Dave Eggers, author of dystopian satire The Circle, has said he will provide free copies of his novel to schools in South Dakota, as well as copies of four other books that have been banned in the district’s schools.

School administrators in Rapid City thought The Circle, along with How Beautiful We Were by Imbolo Mbue, Fun Home by Alison Bechdel, The Perks of Being a Wallflower by Stephen Chbosky and Booker prize-winning Girl, Woman, Other by Bernardine Evaristo, inappropriate for pupils. The district’s schools’ copies have been marked as surplus and are due to be destroyed.

Valerie Brablec Seales, Rapid City Area Schools’ director of teaching, learning and innovation, told the board of education that teachers had requested the books for a new 12th-grade English course. The first concerns about one of the five books were raised in August, the Rapid City Journal reported.

“The mass destruction of books by school boards is an unconscionable horror, and the freethinking young people of South Dakota shouldn’t be subjected to it,” Eggers said. “Every high school student should have unfettered access to literature, so if you’re a Rapid City high school senior, email our office and ask for any of these titles. For every copy the school board destroys, let’s add a new one to the local circulation.”

Eggers, who founded non-profit publishing company McSweeney’s in 1988, is known for standing up for his principles.
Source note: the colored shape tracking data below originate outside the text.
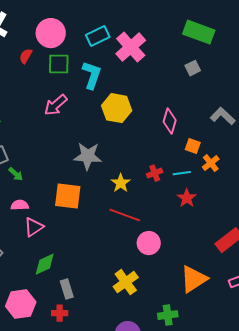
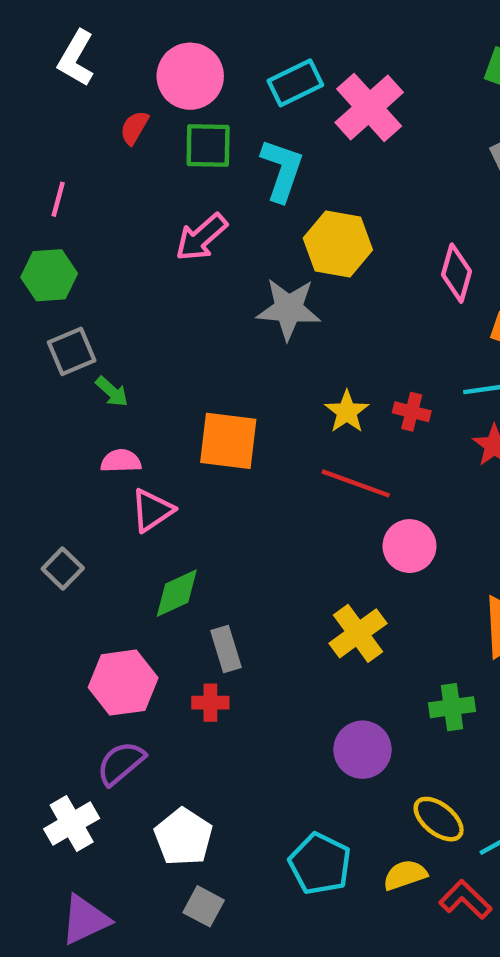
gray star: (88, 156) -> (289, 309), moved
red cross: (155, 173) -> (412, 412), moved, turned 35

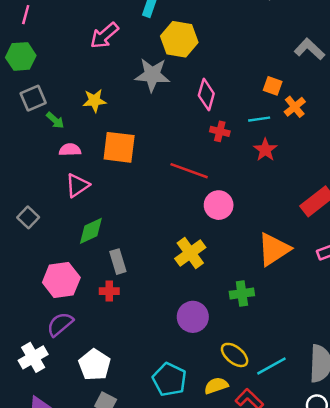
pink diamond: (456, 273) -> (206, 95), moved
yellow star: (347, 412) -> (95, 101), moved, turned 30
pink semicircle: (121, 461) -> (70, 150), moved

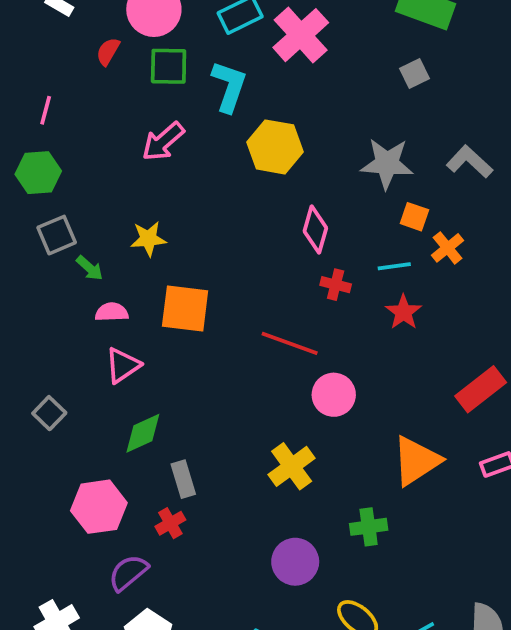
gray star: (152, 75) -> (387, 163), moved
red cross: (109, 291) -> (170, 523), turned -30
purple semicircle: (60, 324) -> (128, 573), moved

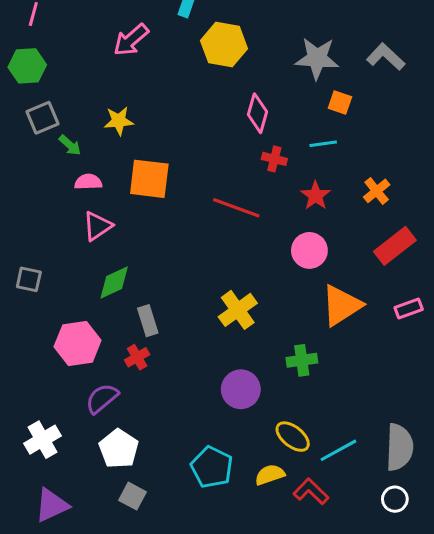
orange cross: (448, 248) -> (377, 191), moved
red star: (403, 312) -> (316, 196), moved
pink circle: (334, 395) -> (309, 250), moved
gray square: (49, 413) -> (29, 279), moved, turned -32

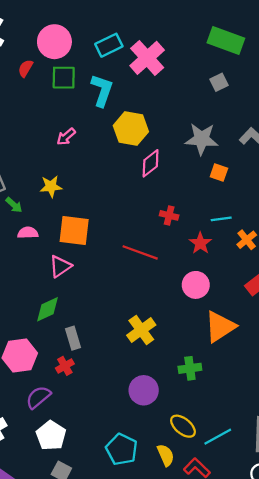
pink arrow: (131, 40) -> (66, 137), moved, size x0.7
pink diamond: (258, 113) -> (151, 163), moved, turned 36
cyan line: (323, 144) -> (221, 219), moved
pink triangle: (97, 226) -> (60, 266), moved
yellow semicircle: (270, 475) -> (166, 455), turned 85

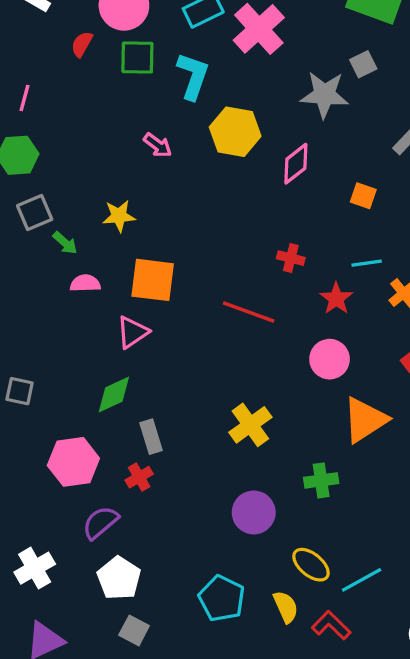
pink arrow: (66, 137) -> (158, 145), moved, turned -102
gray star: (202, 139) -> (324, 95), moved
pink diamond: (151, 163) -> (296, 164), moved

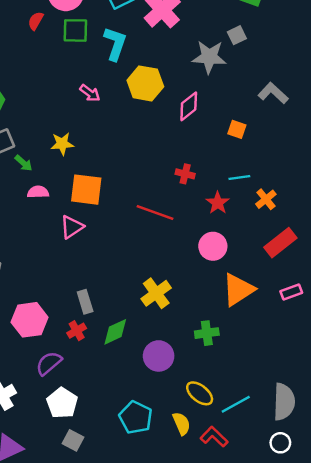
green diamond: (114, 395) -> (115, 332), moved

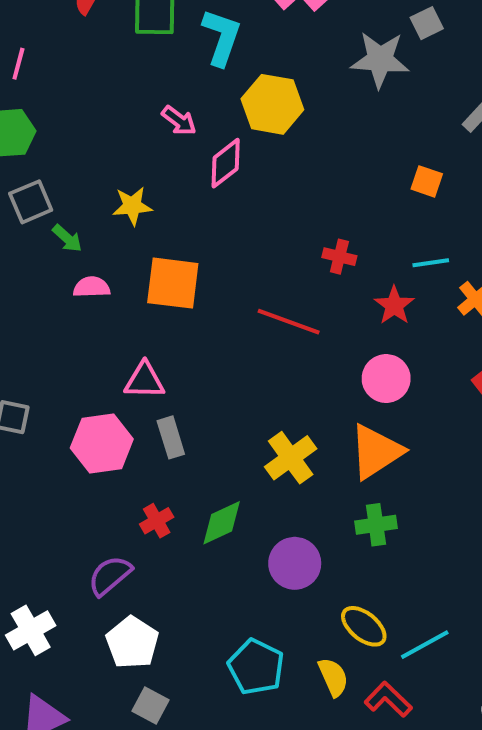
pink diamond: (189, 106) -> (226, 163), moved
pink triangle: (72, 227) -> (144, 381), moved, turned 35
orange triangle: (238, 290) -> (376, 452), moved
gray rectangle: (85, 302) -> (171, 437), moved
pink hexagon: (30, 320) -> (102, 444), moved

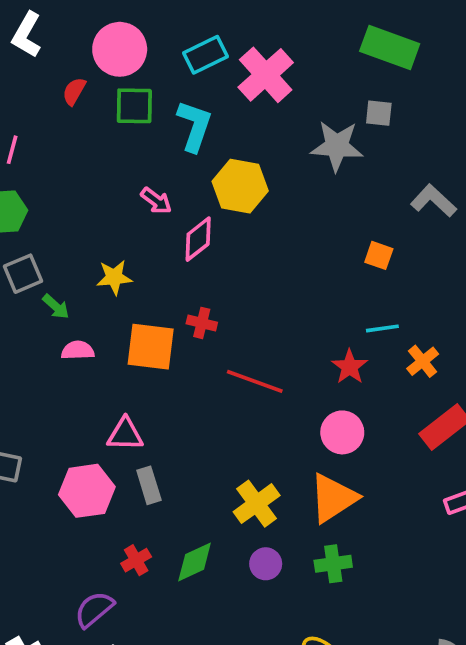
gray square: (427, 23) -> (379, 113), turned 32
red cross: (339, 257) -> (202, 323), moved
purple circle: (295, 563) -> (266, 564), moved, size x0.7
He refused to sell the hardback edition of The Every, his sequel to The Circle, via Amazon, in a stand against the retailer’s monopoly on the book trade.

Students can email McSweeney’s executive director Amanda Uhle at amanda@daveeggers.net if they wish to be sent any of the banned books, with the titles to be shipped by independent bookstores.

Bernardine Evaristo shared Book Riot’s article about Rapid City’s ban of her book on Twitter, commenting: “Girl, Woman, Other is unsuitable reading material for 17-18 year olds, apparently, and is on a list of books to be banned in South Dakota ‘all of which are by or about people of color and/or queer people’. Funny that.”